Alaeddins Mutter holte die Lampe und sagte zu ihrem Sohne: »Da hast du sie, sie ist aber sehr schmutzig. Ich will sie ein wenig putzen, dann wird sie schon etwas mehr gelten.« Sie nahm Wasser und feinen Sand, um sie blank zu machen, aber kaum hatte sie angefangen, die Lampe zu reiben, als augenblicklich in Gegenwart ihres Sohnes ein scheußlicher Geist von riesenhafter Gestalt vor ihr aufstand und mit einer Donnerstimme zu ihr sprach: »Was willst du? Ich bin bereit, dir zu gehorchen als dein Sklave und als Sklave aller derer, welche die Lampe in der Hand haben, sowohl ich, als die anderen Sklaven der Lampe.«

Alaeddins Mutter war nicht imstande zu antworten.
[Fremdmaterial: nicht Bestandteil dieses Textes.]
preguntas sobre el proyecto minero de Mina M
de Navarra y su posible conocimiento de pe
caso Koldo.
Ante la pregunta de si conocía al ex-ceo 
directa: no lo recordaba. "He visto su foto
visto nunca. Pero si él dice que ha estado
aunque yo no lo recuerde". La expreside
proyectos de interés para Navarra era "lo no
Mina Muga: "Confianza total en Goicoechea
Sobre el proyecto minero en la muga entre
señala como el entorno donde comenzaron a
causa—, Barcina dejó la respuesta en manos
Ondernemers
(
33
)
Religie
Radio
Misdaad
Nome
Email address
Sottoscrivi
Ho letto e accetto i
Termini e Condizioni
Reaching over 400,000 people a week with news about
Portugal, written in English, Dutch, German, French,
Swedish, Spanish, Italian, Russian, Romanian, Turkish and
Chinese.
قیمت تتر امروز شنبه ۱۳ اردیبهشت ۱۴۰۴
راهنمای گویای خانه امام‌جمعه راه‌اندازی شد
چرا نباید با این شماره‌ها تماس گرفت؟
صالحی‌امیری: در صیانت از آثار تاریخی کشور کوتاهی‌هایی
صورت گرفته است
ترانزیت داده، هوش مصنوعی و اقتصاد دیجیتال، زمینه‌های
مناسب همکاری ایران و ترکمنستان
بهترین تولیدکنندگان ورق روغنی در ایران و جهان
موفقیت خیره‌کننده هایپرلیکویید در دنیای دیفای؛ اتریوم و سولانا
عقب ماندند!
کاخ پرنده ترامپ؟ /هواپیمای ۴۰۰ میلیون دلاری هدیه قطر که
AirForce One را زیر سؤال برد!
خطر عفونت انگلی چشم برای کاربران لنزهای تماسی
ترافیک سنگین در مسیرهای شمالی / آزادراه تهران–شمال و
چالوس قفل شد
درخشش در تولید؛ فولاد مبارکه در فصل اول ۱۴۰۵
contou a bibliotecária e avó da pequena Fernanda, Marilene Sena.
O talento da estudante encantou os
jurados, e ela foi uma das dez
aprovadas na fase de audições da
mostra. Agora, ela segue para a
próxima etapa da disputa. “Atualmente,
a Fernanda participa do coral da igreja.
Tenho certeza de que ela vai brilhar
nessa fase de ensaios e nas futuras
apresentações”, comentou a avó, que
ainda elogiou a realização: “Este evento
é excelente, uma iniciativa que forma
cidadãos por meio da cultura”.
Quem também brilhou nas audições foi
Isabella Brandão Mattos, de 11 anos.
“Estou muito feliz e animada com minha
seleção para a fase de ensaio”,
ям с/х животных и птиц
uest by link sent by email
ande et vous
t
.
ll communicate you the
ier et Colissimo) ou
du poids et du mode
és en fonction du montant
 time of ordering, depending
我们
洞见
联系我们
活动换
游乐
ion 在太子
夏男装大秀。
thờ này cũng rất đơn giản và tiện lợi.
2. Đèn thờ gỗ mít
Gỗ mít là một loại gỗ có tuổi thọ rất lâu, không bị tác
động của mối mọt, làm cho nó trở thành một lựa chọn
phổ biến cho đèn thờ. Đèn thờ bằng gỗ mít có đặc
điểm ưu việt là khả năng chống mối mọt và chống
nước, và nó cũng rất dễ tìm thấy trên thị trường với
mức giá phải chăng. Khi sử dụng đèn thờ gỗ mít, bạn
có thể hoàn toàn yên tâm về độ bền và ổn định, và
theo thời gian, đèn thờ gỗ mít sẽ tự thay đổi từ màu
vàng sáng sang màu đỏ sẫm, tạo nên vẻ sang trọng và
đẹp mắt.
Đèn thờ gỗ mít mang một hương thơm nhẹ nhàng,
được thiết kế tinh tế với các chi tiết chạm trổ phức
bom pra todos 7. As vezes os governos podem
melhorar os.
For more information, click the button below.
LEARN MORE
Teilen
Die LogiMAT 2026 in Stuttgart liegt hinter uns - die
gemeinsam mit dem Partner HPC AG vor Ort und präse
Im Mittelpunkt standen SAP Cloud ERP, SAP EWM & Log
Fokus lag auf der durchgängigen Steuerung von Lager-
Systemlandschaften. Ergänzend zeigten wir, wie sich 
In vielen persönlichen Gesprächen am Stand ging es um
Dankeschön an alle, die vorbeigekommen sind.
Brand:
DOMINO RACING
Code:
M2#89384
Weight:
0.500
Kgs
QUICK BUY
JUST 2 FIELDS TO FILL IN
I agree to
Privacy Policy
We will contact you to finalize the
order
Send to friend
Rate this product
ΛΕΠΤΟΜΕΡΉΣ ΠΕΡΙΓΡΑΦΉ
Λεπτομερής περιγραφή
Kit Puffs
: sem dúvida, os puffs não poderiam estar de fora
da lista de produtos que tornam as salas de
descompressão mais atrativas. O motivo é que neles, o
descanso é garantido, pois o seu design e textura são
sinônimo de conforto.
Ihr Auge vermochte die abscheuliche und schreckliche Gestalt des Geistes nicht zu ertragen, und sie war gleich bei seinen ersten Worten vor Angst in Ohnmacht gefallen.

Alaeddin dagegen, der schon in der Höhle eine ähnliche Erscheinung gehabt hatte, ergriff, ohne die Zeit oder Besinnung zu verlieren, schnell die Lampe und antwortete statt seiner Mutter mit festem Ton: »Ich habe Hunger, bring mir etwas zu essen.« Der Geist verschwand und kam im Augenblick wieder mit einem großen silbernen Becken auf dem Kopf, worin sich zwölf gedeckte Schüsseln von demselben Metall voll der ausgezeichnetsten Speisen nebst sechs Broten vom weißesten Mehl befanden, und zwei Flaschen des köstlichsten Weines, nebst zwei silbernen Schalen in der Hand. Er stellte alles zusammen auf das Sofa und verschwand sogleich.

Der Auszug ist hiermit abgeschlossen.